Scott entered the week ranked No. 65 in the world, and the top 60 in next week’s rankings automatically qualify for Shinnecock Hills. The cutoff was a big reason why the 2008 tournament champ returned for Trinity Forest’s debut, and midway through the final round it seemed like the Aussie had a shot at snagging a bid at the 11th hour.

Scott needed at least a solo ninth-place finish to pass an idle Chesson Hadley at No. 60, and while his 5-footer on the 18th green gave him a share of sixth place when he completed play, he ultimately ended up in a three-way tie for ninth at 15 under – barely short of a spot in the top 60.

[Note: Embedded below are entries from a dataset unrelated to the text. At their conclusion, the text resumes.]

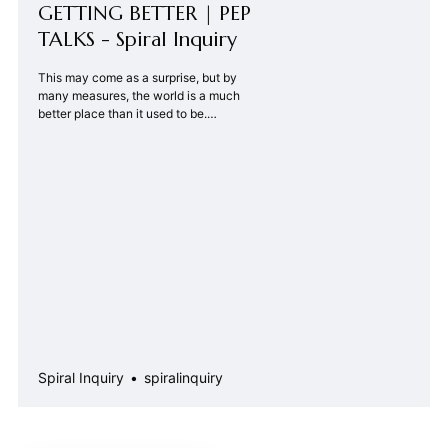
GETTING BETTER | PEP
TALKS - Spiral Inquiry
This may come as a surprise, but by
many measures, the world is a much
better place than it used to be.
Philosopher Thomas Hobbes once
said the life of man was “nasty, brutish
and short.” But average life
expectancy worldwide has steadily
increased in the past century and
jumped up in the past 15 …
Spiral Inquiry
spiralinquiry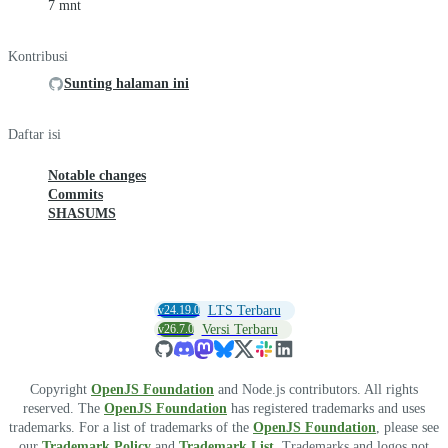
7 mnt
Kontribusi
Sunting halaman ini
Daftar isi
Notable changes
Commits
SHASUMS
v24.19.0
LTS Terbaru
v26.7.0
Versi Terbaru
Copyright
OpenJS Foundation
and Node.js contributors. All rights
reserved. The
OpenJS Foundation
has registered trademarks and uses
trademarks. For a list of trademarks of the
OpenJS Foundation
, please see
our
Trademark Policy
and
Trademark List
. Trademarks and logos not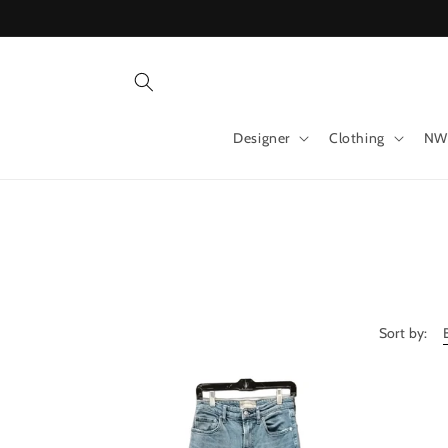
Skip to
content
Designer
Clothing
NW
Sort by: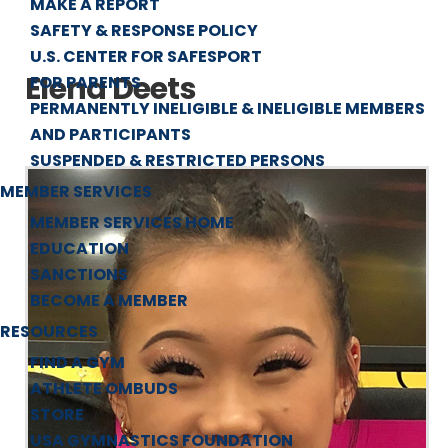
MAKE A REPORT
SAFETY & RESPONSE POLICY
U.S. CENTER FOR SAFESPORT
Elena Deets
FOR PARENTS
PERMANENTLY INELIGIBLE & INELIGIBLE MEMBERS
AND PARTICIPANTS
SUSPENDED & RESTRICTED PERSONS
MEMBER SERVICES
MEMBER SERVICES HOME
EDUCATION
SANCTIONS
BECOME A MEMBER
RESOURCES
FIND A GYM
ATHLETE OMBUDS
STORE
USA GYMNASTICS FOUNDATION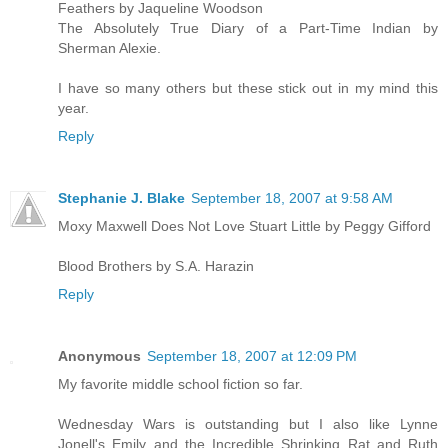
Feathers by Jaqueline Woodson
The Absolutely True Diary of a Part-Time Indian by
Sherman Alexie.
I have so many others but these stick out in my mind this
year.
Reply
Stephanie J. Blake
September 18, 2007 at 9:58 AM
Moxy Maxwell Does Not Love Stuart Little by Peggy Gifford
Blood Brothers by S.A. Harazin
Reply
Anonymous
September 18, 2007 at 12:09 PM
My favorite middle school fiction so far.
Wednesday Wars is outstanding but I also like Lynne
Jonell's Emily and the Incredible Shrinking Rat and Ruth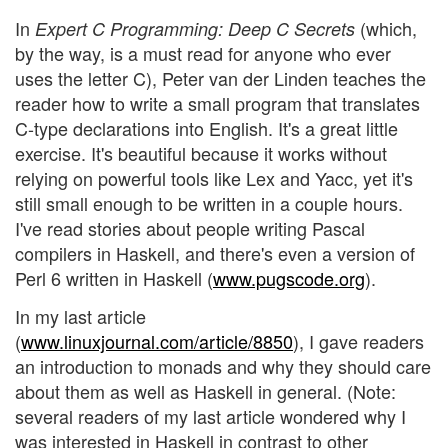
In
(which,
Expert C Programming: Deep C Secrets
by the way, is a must read for anyone who ever
uses the letter C), Peter van der Linden teaches the
reader how to write a small program that translates
C-type declarations into English. It's a great little
exercise. It's beautiful because it works without
relying on powerful tools like Lex and Yacc, yet it's
still small enough to be written in a couple hours.
I've read stories about people writing Pascal
compilers in Haskell, and there's even a version of
Perl 6 written in Haskell (
www.pugscode.org
).
In my last article
(
www.linuxjournal.com/article/8850
), I gave readers
an introduction to monads and why they should care
about them as well as Haskell in general. (Note:
several readers of my last article wondered why I
was interested in Haskell in contrast to other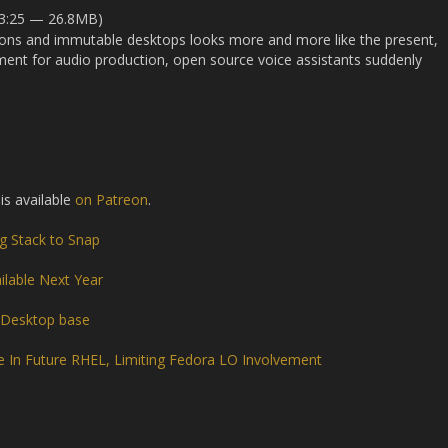
33:25 — 26.8MB)
tions and immutable desktops looks more and more like the present,
ent for audio production, open source voice assistants suddenly
 is available
on Patreon
.
g Stack to Snap
ilable Next Year
 Desktop base
e In Future RHEL, Limiting Fedora LO Involvement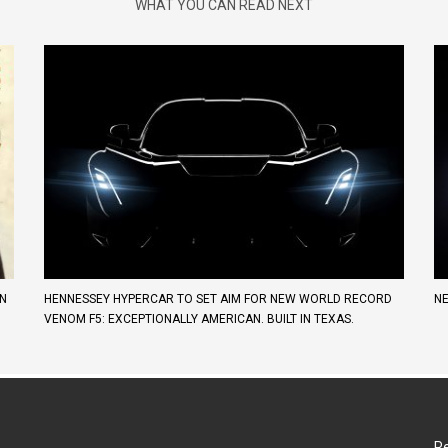
WHAT YOU CAN READ NEXT
AN
HENNESSEY HYPERCAR TO SET AIM FOR NEW WORLD RECORD
NE
VENOM F5: EXCEPTIONALLY AMERICAN. BUILT IN TEXAS.
Re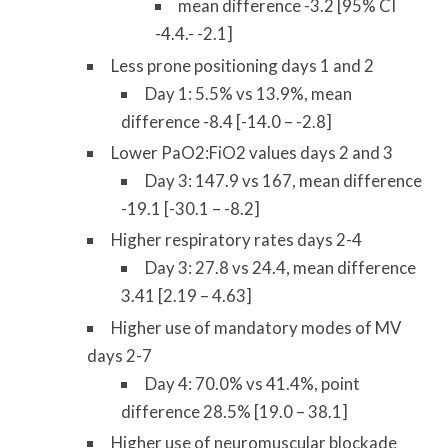
mean difference -3.2 [95% CI
-4.4.- -2.1]
Less prone positioning days 1 and 2
Day 1: 5.5% vs 13.9%, mean
difference -8.4 [-14.0 – -2.8]
Lower PaO2:FiO2 values days 2 and 3
Day 3: 147.9 vs 167, mean difference
-19.1 [-30.1 – -8.2]
Higher respiratory rates days 2-4
Day 3: 27.8 vs 24.4, mean difference
3.41 [2.19 – 4.63]
Higher use of mandatory modes of MV
days 2-7
Day 4: 70.0% vs 41.4%, point
difference 28.5% [19.0 – 38.1]
Higher use of neuromuscular blockade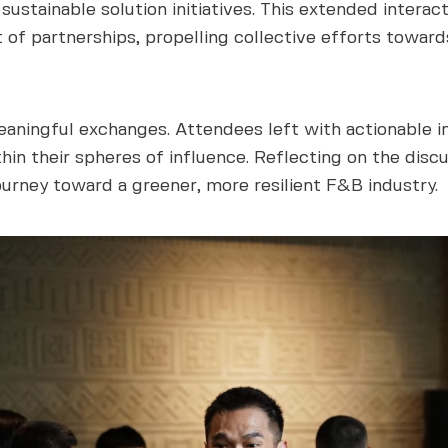
ustainable solution initiatives. This extended interac
 of partnerships, propelling collective efforts toward
aningful exchanges. Attendees left with actionable in
hin their spheres of influence. Reflecting on the disc
ourney toward a greener, more resilient F&B industry.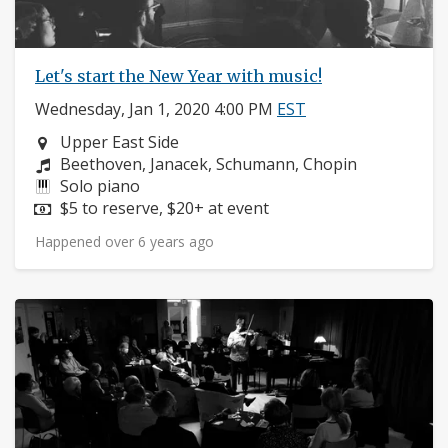
Let's start the New Year with music!
Wednesday, Jan 1, 2020 4:00 PM
EST
Neighborhood:
Upper East Side
Composers:
Beethoven, Janacek, Schumann, Chopin
Instruments:
Solo piano
Price:
$5 to reserve, $20+ at event
Happened over 6 years ago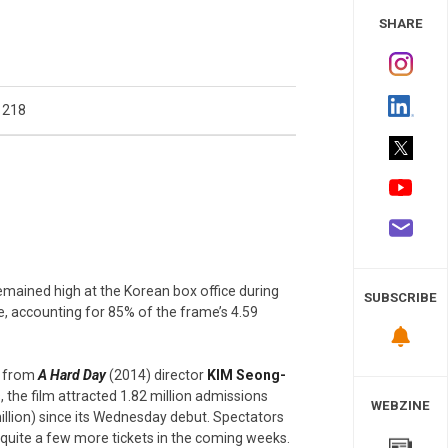
 Study
SHARE
1218
emained high at the Korean box office during
SUBSCRIBE
, accounting for 85% of the frame’s 4.59
, from
A Hard Day
(2014) director
KIM Seong-
, the film attracted 1.82 million admissions
WEBZINE
illion) since its Wednesday debut. Spectators
t quite a few more tickets in the coming weeks.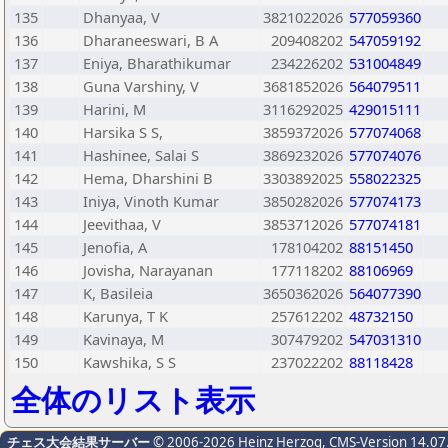
135
Dhanyaa, V
3821022026
577059360
136
Dharaneeswari, B A
209408202
547059192
137
Eniya, Bharathikumar
234226202
531004849
138
Guna Varshiny, V
3681852026
564079511
139
Harini, M
3116292025
429015111
140
Harsika S S,
3859372026
577074068
141
Hashinee, Salai S
3869232026
577074076
142
Hema, Dharshini B
3303892025
558022325
143
Iniya, Vinoth Kumar
3850282026
577074173
144
Jeevithaa, V
3853712026
577074181
145
Jenofia, A
178104202
88151450
146
Jovisha, Narayanan
177118202
88106969
147
K, Basileia
3650362026
564077390
148
Karunya, T K
257612202
48732150
149
Kavinaya, M
307479202
547031310
150
Kawshika, S S
237022202
88118428
全体のリスト表示
チェス大会結果サーバー
© 2006-2026 Heinz Herzog
, CMS-Version 14.07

Full-field scores from the AT&T Byron Nelson

AT&T Byron Nelson: Articles, photos and videos


“I tried to make the most of really favorable conditions today, and I did a pretty good job of it. Just never really got a hot run going,” Scott said. “I feel like I struggled on the weekend reading the greens well enough to really get it going, but I think everyone but the leaders did that, too. They’re not the easiest greens to read.”

Scott has played each of the last three weeks in an effort to earn a U.S. Open exemption, and he’ll make it four in a row next week when he returns to the Fort Worth Invitational on a course where he won in 2013. Scott still has another chance to avoid sectional qualifying by earning a top-60 spot at the second and final cutoff on June 11 following the FedEx St. Jude Classic.

Scott has played 67 majors in a row, a streak that dates back to 2001 and is second only to Sergio Garcia among active players. While he’s prepared to play each of the next three weeks in a last-ditch effort to make the field, he’s taking his schedule one event at a time with the hope that one more good result might take care of business.